Interestingly, regional specificity was also shown by GFAP positive immunoreaction in the immune hypothalamus. In the Arc and ME, the AFIs of GFAP were significantly higher than in the control rats. By contrast, AFIs were similar in the Pa and MPN between the two treatments. These changes were associated with altered astrocyte-neuron contacts and synaptic remodeling in immunized rats. The stimulation of hormones, especially gonadal steroids, on the activities of astrocytes in the Arc and ME (Blutstein et al. 2009, Yin et al. 2009, Yeo & Herbison 2014), at least demonstrated that testosterone reduced plastic rearrangements of glial-GnRH neurons adhesiveness. By contrast, testosterone increased the number of astrocytes in the hippocampus reduced GFAP expression and stimulated the reactive astrocyte hypertrophy in the infarct area of the rat brain (Pan et al. 2005, Emamian et al. 2010). The results confirmed that the effect of testosterone on astrocytes is independent of the location and the physiological status. The activities of astrocytes in the Arc and ME may be also be regulated by other signaling pathways of peripheral small-molecules, such as thymulin. After all, without the blood–brain barrier, circulating molecules were taken up by astrocytes in Arc and ME (Cheunsuang & Morris 2005, Morita & Miyata 2013). Thus, it is unclear whether the effect and regulation of thymulin on GnRH is direct or mediated by astrocytes. These results suggested that the secretion and release of GnRH to modulate reproduction in the Arc and ME was regulated not only via the synaptic connectivity between astrocytes and GnRH neurons modulated by the feedback regulation of reproductive hormones, but also via a specific molecular signaling pathway.

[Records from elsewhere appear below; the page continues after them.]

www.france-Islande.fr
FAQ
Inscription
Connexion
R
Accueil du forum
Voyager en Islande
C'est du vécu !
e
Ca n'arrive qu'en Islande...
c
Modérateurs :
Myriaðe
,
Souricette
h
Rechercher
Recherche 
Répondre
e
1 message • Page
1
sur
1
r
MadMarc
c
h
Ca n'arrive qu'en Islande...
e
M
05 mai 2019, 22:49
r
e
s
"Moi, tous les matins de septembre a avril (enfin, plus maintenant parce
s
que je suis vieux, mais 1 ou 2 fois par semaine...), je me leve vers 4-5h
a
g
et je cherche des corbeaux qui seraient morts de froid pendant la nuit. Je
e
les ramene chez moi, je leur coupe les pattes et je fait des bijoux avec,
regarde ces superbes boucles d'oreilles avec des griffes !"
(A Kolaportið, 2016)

In summary, the current study demonstrated that reproductive hormones and thymulin were distinctly suppressed by immunization against GnRH. In the late period of immunization, the immunosuppression of androgens and the increase of LH were abolished, and the circulating thymulin level increased significantly. We showed that thymulin could stimulate GnRH neurons development and secretion, not only by direct contact with GnRH, but also mediated via astrocytes in different regions of the hypothalamus.
Declaration of interest
The authors declare that there is no conflict of interest that could be perceived as prejudicing the impartiality of the research reported.
Funding
This work was supported by grants from the Natural Science Foundation of Anhui Education Department (KJ2014A077), the Breeding Discipline Backbone Project of Anhui Agriculture University (2014XKPY-26), and the National Natural Science Foundation of China (31472096).